(PROVIDED DATA)
-----

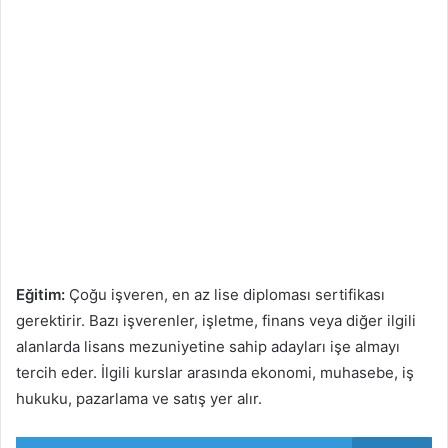
Eğitim:
Çoğu işveren, en az lise diploması sertifikası
gerektirir. Bazı işverenler, işletme, finans veya diğer ilgili
alanlarda lisans mezuniyetine sahip adayları işe almayı
tercih eder. İlgili kurslar arasında ekonomi, muhasebe, iş
hukuku, pazarlama ve satış yer alır.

-----

(EXERCISE DIRECTIONS)
Once the line with "Çoğu işveren, en" is found, write out that line and every one after it through the last line of the records, exactly and with nothing else.

(ANSWER SPACE)
Çoğu işveren, en az lise diploması sertifikası
gerektirir. Bazı işverenler, işletme, finans veya diğer ilgili
alanlarda lisans mezuniyetine sahip adayları işe almayı
tercih eder. İlgili kurslar arasında ekonomi, muhasebe, iş
hukuku, pazarlama ve satış yer alır.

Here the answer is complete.